Neste ponto, a já comentada vergonha, que surge em ambos Riobaldo e Diadorim no episódio da travessia, pode servir como a marca de contraste necessária para que se compreenda a função das noções de coragem e medo na gestação do mito em Grande

sertão. Com efeito, a vergonha das duas personagens tem uma raiz comum: o

constrangimento gerado no antigo princípio cordial de cessão de terras e a subseqüente fratura do núcleo ético que organizava as relações entre agregados e fazendeiros. Deste modo, a coragem escapa como resíduo da reversão operada no princípio de cordialidade: transformada em vínculo de obrigação e não mais de reciprocidade, ela se torna signo de um outro tipo de dependência, este muito mais moderno que o primeiro. Este novo nexo cordial se caracterizaria pelo rebaixamento do jagunço enquanto sujeito e pela instrumentalização de sua violência, agora disponível para venda como mão-de-obra; do lado do proprietário, mais livre para avançar e recuar na relação com seus dependentes de acordo com seus interesses econômicos, mas ao mesmo tempo tolhido de sua auto- suficiência e acossado por novas forças públicas, resta o medo como qualidade daquele que passa a sentença mas não movimenta a espada. Talvez por isto, o mecanismo mitificante de

Grande sertão: veredas faça oscilar os atributos coragem e medo em torno das diversas

figuras dos proprietários: a distinção e distribuição destes atributos entre as personagens da trama estaria, assim, intimamente ligada à maneira como funciona o mito no romance.
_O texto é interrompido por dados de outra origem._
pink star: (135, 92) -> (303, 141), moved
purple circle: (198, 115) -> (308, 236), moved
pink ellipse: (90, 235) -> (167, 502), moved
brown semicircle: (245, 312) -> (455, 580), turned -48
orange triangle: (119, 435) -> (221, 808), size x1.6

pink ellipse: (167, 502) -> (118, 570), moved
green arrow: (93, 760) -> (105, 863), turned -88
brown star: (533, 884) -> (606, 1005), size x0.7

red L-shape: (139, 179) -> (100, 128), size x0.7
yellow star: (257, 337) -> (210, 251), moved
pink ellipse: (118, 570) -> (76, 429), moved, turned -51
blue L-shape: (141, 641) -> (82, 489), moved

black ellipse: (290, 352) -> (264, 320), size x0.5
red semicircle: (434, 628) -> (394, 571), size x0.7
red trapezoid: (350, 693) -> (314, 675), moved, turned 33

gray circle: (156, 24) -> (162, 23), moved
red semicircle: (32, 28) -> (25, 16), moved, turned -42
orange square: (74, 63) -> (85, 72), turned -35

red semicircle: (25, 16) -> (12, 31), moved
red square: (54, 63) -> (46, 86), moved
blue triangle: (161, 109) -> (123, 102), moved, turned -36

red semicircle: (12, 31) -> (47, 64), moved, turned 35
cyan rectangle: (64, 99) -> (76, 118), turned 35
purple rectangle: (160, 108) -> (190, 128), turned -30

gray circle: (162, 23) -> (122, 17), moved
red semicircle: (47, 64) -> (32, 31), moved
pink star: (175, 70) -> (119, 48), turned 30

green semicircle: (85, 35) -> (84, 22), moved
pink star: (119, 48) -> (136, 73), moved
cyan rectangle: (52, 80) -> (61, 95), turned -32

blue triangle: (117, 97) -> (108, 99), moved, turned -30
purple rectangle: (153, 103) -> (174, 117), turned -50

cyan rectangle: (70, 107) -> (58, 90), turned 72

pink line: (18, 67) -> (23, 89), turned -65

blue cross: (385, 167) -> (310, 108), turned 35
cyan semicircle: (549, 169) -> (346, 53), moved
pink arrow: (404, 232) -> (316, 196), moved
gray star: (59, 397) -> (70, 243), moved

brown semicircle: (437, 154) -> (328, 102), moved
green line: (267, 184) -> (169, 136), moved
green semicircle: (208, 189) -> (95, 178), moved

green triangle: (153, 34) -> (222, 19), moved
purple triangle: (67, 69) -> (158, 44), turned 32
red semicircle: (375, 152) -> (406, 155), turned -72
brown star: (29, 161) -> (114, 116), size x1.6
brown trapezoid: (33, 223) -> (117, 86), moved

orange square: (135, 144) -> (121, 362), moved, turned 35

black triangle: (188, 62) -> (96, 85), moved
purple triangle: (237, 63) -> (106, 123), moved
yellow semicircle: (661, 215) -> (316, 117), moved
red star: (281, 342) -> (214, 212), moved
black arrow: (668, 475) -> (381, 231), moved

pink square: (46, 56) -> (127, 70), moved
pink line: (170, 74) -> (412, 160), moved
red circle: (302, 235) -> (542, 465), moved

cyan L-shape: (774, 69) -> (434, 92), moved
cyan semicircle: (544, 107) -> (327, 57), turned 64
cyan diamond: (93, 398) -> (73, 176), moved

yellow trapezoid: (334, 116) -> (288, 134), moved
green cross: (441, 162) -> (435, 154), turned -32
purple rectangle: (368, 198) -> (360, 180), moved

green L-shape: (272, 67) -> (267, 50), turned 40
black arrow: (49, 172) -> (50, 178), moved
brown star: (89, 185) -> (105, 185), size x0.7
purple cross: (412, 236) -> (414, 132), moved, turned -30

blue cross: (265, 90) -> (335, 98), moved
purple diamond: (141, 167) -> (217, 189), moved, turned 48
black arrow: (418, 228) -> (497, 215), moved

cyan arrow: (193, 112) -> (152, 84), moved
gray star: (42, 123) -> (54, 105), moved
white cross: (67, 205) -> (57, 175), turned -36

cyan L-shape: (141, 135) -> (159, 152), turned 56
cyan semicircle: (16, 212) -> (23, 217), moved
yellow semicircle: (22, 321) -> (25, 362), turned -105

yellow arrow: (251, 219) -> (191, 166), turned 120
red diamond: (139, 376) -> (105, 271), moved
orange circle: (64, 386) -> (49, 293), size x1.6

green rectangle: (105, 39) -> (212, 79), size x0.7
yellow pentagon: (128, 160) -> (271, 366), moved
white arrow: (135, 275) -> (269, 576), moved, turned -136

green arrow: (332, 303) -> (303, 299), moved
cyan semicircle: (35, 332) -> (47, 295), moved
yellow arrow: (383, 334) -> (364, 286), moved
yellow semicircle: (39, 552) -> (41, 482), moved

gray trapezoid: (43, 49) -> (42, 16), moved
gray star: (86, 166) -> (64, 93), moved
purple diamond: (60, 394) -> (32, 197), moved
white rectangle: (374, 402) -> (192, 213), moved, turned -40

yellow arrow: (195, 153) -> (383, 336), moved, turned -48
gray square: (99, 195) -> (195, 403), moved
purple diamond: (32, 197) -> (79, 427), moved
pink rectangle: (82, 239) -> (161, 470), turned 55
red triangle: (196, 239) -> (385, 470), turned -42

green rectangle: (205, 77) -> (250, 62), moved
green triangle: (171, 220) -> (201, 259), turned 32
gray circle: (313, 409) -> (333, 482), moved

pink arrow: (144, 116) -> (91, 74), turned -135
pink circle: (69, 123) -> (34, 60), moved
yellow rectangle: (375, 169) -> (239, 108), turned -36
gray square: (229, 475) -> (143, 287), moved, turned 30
Através deste prisma no qual as forças históricas, mobilizadas em parte na construção de Grande sertão: veredas, colocam-se em movimento, é possível entrever um significado interessante à revolta de Riobaldo que, quando sabe das insinuações que se lhe são feitas a respeito de sua possível ligação filial com Selorico Mendes, foge com raiva e afirma sua linhagem materna: “Adramado pensei em minha mãe, com todo querer, e afirmei alto que seria só por conta dela que eu estava procedendo pelo avesso, gritei. Mas

aquilo se fingia mal, espécie de minha vergonha esteve sendo maior” (GS:V, p.140, grifo

meu). A notícia de que Selorico poderia ser seu pai representa, para Riobaldo, não apenas uma ligação congênita com aquele patriarcalismo transformado que ele identificara; tratava-se de lançar luz sobre seu escuro nascimento e descobrir, neste local, a coabitação de fios que o ligavam, simultaneamente, ao medo e à coragem: pontos de saída e de chegada do fio roto de dominação pessoal, manifestações antitéticas de um mesmo processo de transformação da cordialidade. Por isso, não obstante a tentativa consciente de se ligar à linhagem da mãe – ou seja, à linhagem dos despossuídos, àqueles cuja expressão violenta da valentia significava um momentâneo vislumbre das relações cordiais distendidas –, o sentimento que lhe resta é o de vergonha, marca indelével da habitação de forças contrárias num mesmo locus.